Sepmiwawalma dan Damianus Siyok, Menjaga Bahasa Daerah Tetap Lestari (2)

KAMUS BAHASA DAERAH: Sesilia, putri pasangan Sepmiwawalma dan Damianus Siyok memperlihatkan kamus populer Bahasa Dayak Ngaju-Indonesia. Foto: DOKUMEN PRIBADI UNTUK KALTENG POS

Sepmiwawalma dan Damianus Siyok terus berusaha menyempurnakan kamus yang telah disusun mereka, dengan memasukkan kata-kata baru, mengeluarkan kata-kata yang dianggap tidak perlu, dan membuat klasifikasi atas kata-kata yang sudah terentri dalam kamus.
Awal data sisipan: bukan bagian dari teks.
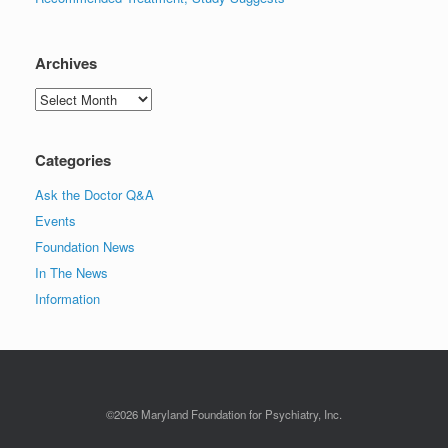
Archives
Archives
Categories
Ask the Doctor Q&A
Events
Foundation News
In The News
Information
©2026 Maryland Foundation for Psychiatry, Inc.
Untuk tiga kamus dengan judul besar Kamus Populer, bahasa Sangen berasal dari catatan Pak Bajik.

AKHMAD DHANI, Palangka Raya

KAMI fokus dengan kata-kata yang dipakai sehari-hari atau istilah lain bahasa populer saat ini. Nah, tiga kamus populer itu yakni Kamus Populer Bahasa Indonesia – Bahasa Dayak Ngaju dengan ketebalan sekitar 430 halaman dan dicetak tahun 2018. Tidak ada contoh kalimat di dalamnya. Yang ada hanya kosakata populer dan keterangan kata (pengelompokan kata),” tutur Sepmiwawalma.

Kamus kedua yang diterbitkan adalah Kamus Populer Bahasa Dayak Ngaju-Bahasa Indonesia dengan ketebalan sekitar 400 halaman. Kamus ini dicetak tahun 2020. Tidak ada contoh kalimat, tetapi sudah disertai keterangan kata (pengelompokan lema).

“Kamus ketiga adalah Kamus Populer Bahasa Dayak Ngaju-Indonesia dan Indonesia–Dayak Ngaju dalam satu buku, dengan ketebalan sekitar 730 halaman. Itu dicetak tahun 2022. Ketiga kamus ini disusun oleh saya dan Damianus Siyok,” terangnya.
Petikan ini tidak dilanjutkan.